Del Bosque hasn't tinkered with predecessor Luis Aragones' work, which sees Spain's best generation of players arrive with a clear identity and system of play. The bonds forged inside the locker room have fueled belief Spain can finally succeed where it always failed.

"There are many similarities to 2008. Nearly 80 percent of the players are the same and the other 20 percent we've incorporated bring an extra touch to the team," Del Bosque said. "I'm not saying they're better than before, but it's the law of life. There are people who bring something distinct that we didn't have before."

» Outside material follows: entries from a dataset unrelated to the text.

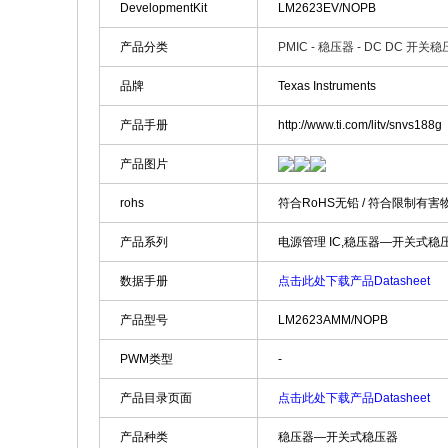
DevelopmentKit
LM2623EV/NOPB
产品分类
PMIC - 稳压器 - DC DC 开关
品牌
Texas Instruments
产品手册
http://www.ti.com/litv/snvs188g
产品图片
rohs
符合RoHS无铅 / 符合限制有害
产品系列
电源管理 IC,稳压器—开关式稳压器,Te
数据手册
点击此处下载产品Datasheet
产品型号
LM2623AMM/NOPB
PWM类型
-
产品目录页面
点击此处下载产品Datasheet
产品种类
稳压器—开关式稳压器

Gerard Pique has replaced Carlos Marchena as starting center back alongside Barcelona teammate Carles Puyol, while holding midfielder Sergio Busquets has taken over for Marcos Senna, who was worn down by injuries this season.

Jesus Navas and Pedro Rodriguez also bring extra speed along the outside. They are among eight new players on the 23-man squad, although the core of starters is basically unchanged from 2008.

Spending a week in Austria was key to making the new players feel part of the squad and to recapture the Euro 2008 feeling.

"We wanted to change the scenery a little bit, to bring out a training camp feeling so the players don't get bored," the 59-year-old Del Bosque said. "We look for the best preparation, but without burdens."

Del Bosque, who played 18 times for Spain between 1975-80, sees Argentina, Italy and Brazil as the favorites, although Diego Maradona has the toughest test with Argentina.

"They had a lot of problems with qualifying. They have great players who surpass the elements in each position," he said. "They will unite."

Del Bosque said Brazil and England have great chances because of their coaches.

"Fabio Capello is an intelligent man and he adapted perfectly to England," Del Bosque said of England's Italian coach. "He's taken the spine and base of that team and united it into something extraordinary, a team that will torment its opponents."

Spain will arrive in Potchefstroom, South Africa, on Friday, where it will train.

Del Bosque has won 25 of 26 games since taking over and is signed to guide Spain through Euro 2012. He has always handled the expectations that come with success — at Madrid, he coached a team of big-name stars that included Luis Figo, Ronaldo and Zinedine Zidane, to domestic, European and international triumphs.

"We're contenders to reach the final, but we've got strong enemies in front of us," Del Bosque said after Tuesday's 6-0 win over Poland. "What we've done in the past is of no value for the future. We need to apply ourselves, work hard and play like today. But even that isn't a guarantee."